### Your task
Please count the lines of the listing below in which "podcast" occurs, and reply with the number only.

### Exercise inputs
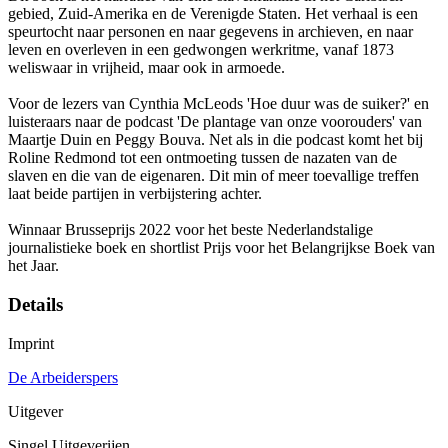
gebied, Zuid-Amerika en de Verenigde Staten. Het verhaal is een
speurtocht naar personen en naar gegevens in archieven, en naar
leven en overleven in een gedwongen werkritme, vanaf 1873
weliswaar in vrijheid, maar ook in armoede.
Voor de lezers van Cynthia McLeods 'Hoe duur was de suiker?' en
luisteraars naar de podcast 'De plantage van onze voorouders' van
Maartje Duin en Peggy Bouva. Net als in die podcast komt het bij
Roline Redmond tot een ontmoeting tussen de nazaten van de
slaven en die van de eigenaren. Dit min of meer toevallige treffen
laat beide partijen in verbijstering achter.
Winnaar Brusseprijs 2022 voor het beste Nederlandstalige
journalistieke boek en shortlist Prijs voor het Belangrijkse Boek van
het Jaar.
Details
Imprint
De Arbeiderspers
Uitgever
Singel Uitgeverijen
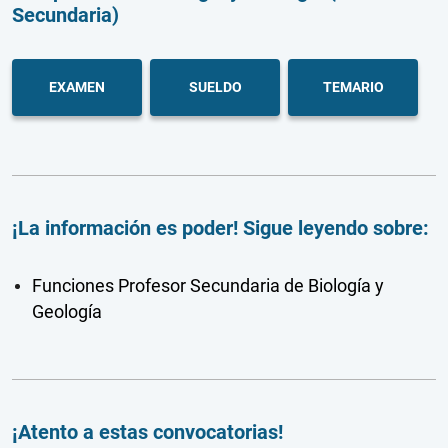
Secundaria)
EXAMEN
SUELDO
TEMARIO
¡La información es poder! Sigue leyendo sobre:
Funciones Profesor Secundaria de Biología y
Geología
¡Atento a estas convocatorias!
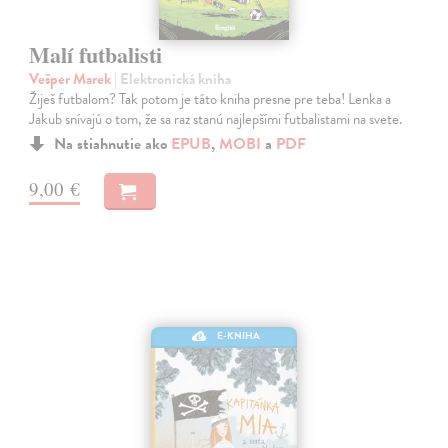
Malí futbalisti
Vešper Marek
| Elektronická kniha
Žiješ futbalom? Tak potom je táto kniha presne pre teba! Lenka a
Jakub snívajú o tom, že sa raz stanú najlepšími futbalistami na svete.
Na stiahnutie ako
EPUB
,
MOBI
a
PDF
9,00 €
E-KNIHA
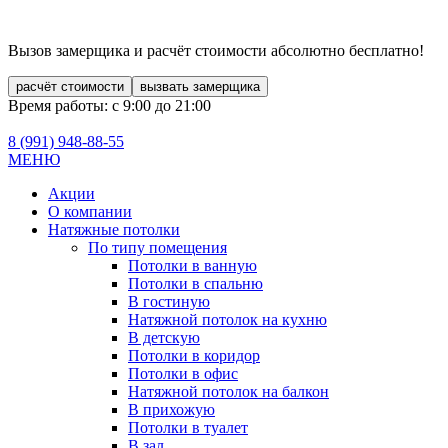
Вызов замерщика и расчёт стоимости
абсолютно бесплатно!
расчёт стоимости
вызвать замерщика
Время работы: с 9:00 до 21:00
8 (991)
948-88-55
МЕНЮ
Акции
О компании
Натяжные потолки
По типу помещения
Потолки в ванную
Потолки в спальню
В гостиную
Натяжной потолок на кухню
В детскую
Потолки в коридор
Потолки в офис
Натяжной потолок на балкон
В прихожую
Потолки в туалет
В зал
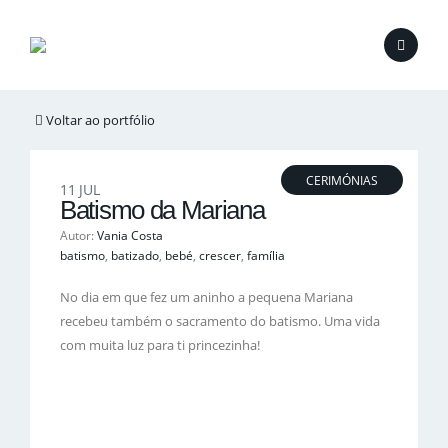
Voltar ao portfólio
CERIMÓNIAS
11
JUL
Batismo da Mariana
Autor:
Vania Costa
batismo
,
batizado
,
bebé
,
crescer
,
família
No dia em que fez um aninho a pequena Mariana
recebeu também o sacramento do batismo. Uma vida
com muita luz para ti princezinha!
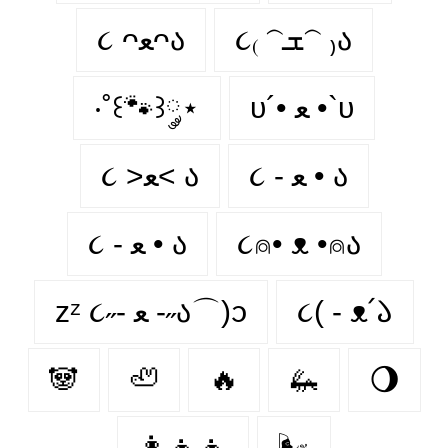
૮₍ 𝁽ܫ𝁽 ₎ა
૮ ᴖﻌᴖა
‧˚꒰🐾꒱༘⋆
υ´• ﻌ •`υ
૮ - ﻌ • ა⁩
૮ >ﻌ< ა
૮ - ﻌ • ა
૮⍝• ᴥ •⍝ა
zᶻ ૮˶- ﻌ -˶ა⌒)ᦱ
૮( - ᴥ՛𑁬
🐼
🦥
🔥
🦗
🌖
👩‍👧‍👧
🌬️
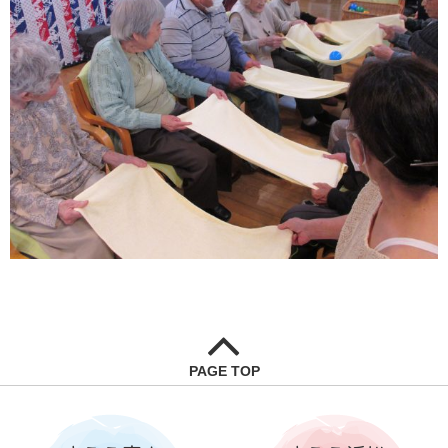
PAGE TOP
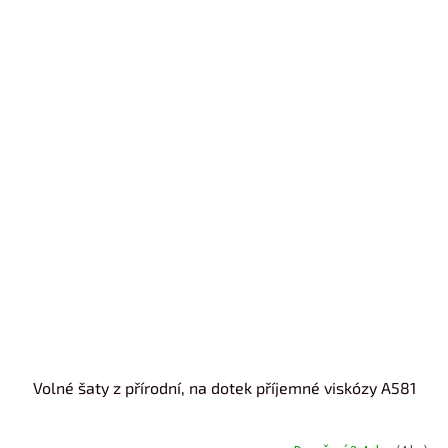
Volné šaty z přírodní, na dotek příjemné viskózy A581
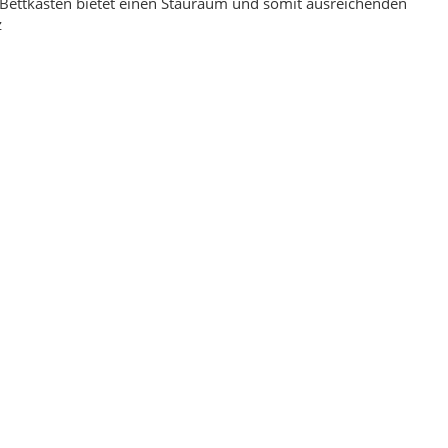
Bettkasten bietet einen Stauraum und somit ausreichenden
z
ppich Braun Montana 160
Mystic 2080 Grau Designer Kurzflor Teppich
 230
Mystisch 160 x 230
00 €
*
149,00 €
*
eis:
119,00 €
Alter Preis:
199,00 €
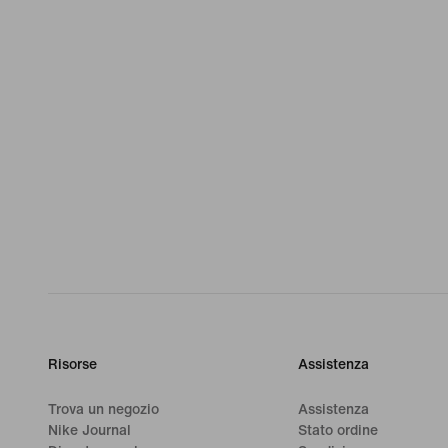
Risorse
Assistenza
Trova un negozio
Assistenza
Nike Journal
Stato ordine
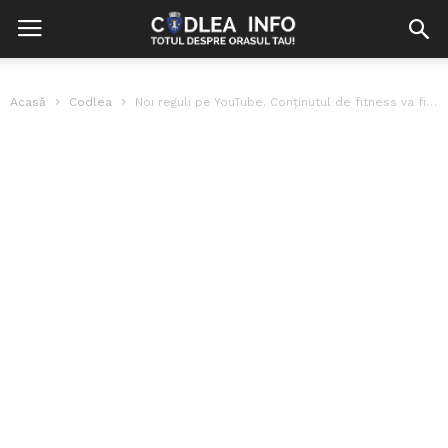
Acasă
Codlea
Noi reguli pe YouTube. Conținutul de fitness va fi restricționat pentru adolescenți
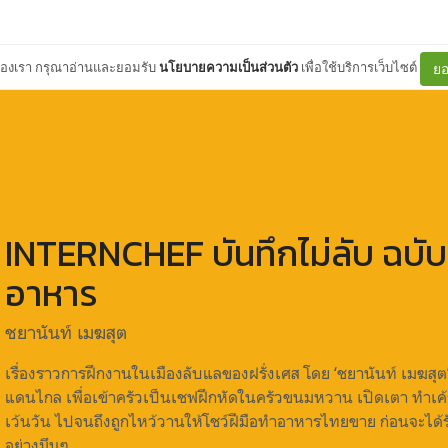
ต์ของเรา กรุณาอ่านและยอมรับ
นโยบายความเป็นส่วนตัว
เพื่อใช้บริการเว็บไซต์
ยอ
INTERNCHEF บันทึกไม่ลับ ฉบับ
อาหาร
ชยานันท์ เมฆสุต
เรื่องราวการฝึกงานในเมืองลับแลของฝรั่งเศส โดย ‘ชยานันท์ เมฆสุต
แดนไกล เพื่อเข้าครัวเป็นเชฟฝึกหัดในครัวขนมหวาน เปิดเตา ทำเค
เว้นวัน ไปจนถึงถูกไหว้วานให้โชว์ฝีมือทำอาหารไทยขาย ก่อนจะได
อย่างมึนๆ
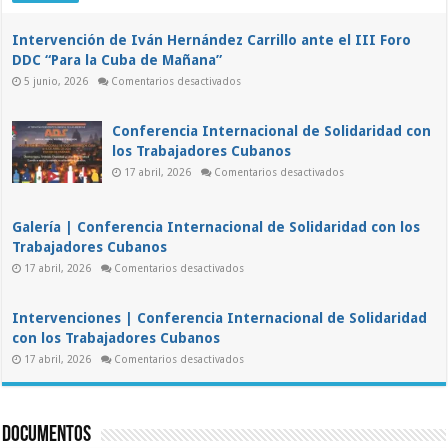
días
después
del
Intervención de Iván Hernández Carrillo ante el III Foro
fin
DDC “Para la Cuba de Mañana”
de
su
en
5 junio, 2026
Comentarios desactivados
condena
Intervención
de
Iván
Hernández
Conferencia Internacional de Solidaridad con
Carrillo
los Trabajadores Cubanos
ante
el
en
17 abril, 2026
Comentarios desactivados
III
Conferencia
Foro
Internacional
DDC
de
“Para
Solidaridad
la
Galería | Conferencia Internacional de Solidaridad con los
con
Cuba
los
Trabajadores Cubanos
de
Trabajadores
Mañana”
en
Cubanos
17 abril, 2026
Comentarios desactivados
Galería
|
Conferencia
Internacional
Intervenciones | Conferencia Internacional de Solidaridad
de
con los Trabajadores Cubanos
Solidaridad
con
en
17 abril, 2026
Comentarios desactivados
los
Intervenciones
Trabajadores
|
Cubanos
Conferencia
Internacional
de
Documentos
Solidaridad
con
==
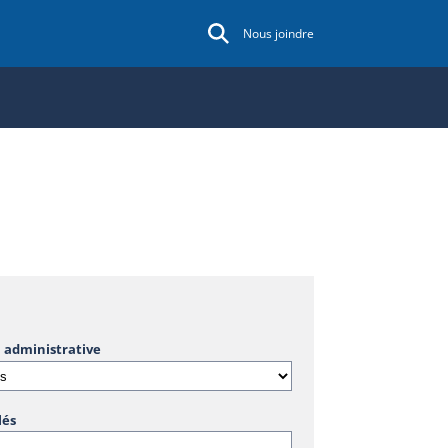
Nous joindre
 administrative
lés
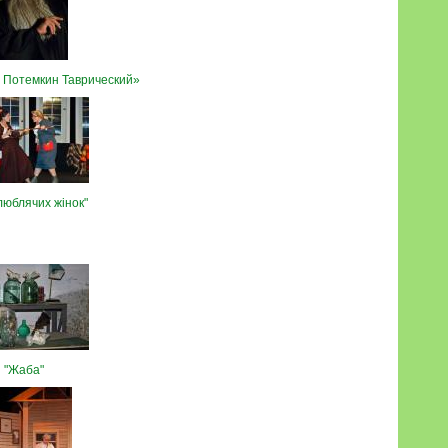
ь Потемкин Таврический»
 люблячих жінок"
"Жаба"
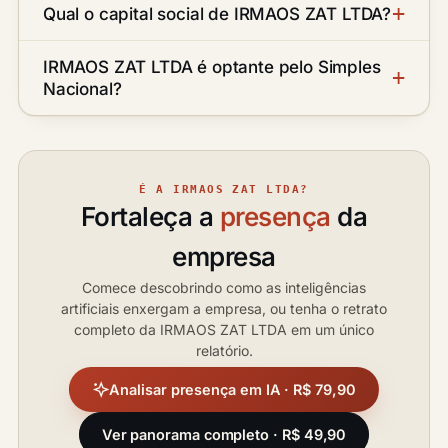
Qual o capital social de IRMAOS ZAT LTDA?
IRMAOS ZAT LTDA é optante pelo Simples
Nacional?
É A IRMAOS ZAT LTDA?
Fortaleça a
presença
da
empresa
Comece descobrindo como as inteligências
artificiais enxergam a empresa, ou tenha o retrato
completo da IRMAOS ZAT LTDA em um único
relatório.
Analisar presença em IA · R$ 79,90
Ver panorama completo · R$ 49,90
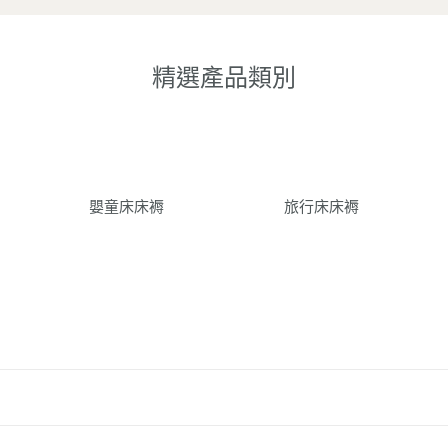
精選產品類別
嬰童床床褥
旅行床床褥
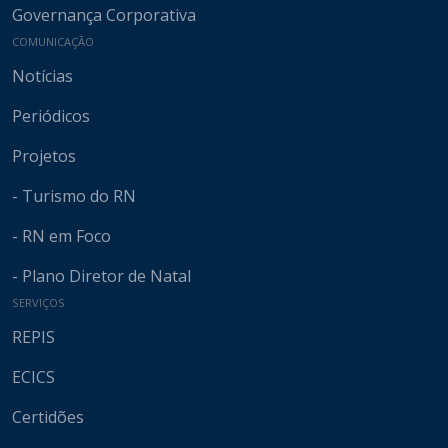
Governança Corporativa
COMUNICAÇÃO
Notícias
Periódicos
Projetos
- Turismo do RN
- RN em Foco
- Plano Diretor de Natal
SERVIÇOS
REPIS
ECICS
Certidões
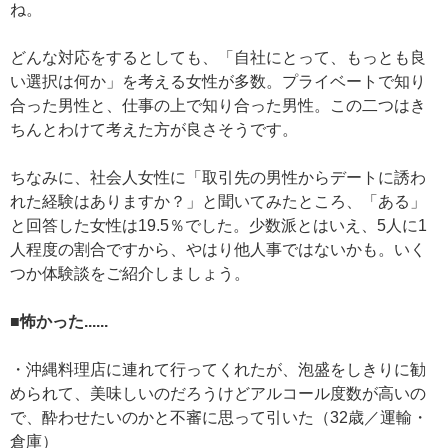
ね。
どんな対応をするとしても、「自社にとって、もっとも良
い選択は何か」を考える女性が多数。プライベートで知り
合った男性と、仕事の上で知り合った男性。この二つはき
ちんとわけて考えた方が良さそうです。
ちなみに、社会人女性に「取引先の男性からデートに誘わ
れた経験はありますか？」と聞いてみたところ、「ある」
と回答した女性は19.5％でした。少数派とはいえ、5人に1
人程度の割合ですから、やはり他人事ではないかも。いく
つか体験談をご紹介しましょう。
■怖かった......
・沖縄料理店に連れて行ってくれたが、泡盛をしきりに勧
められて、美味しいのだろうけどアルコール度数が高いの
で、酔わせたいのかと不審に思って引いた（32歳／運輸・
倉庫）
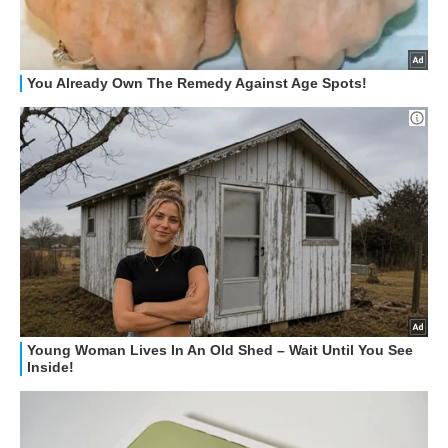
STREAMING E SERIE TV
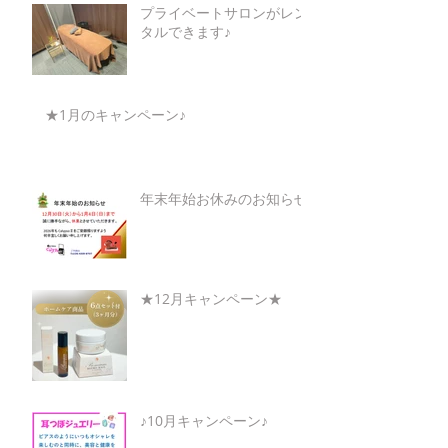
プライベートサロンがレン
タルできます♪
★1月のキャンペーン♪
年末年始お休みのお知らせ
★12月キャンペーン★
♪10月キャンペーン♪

### Solution to this task
2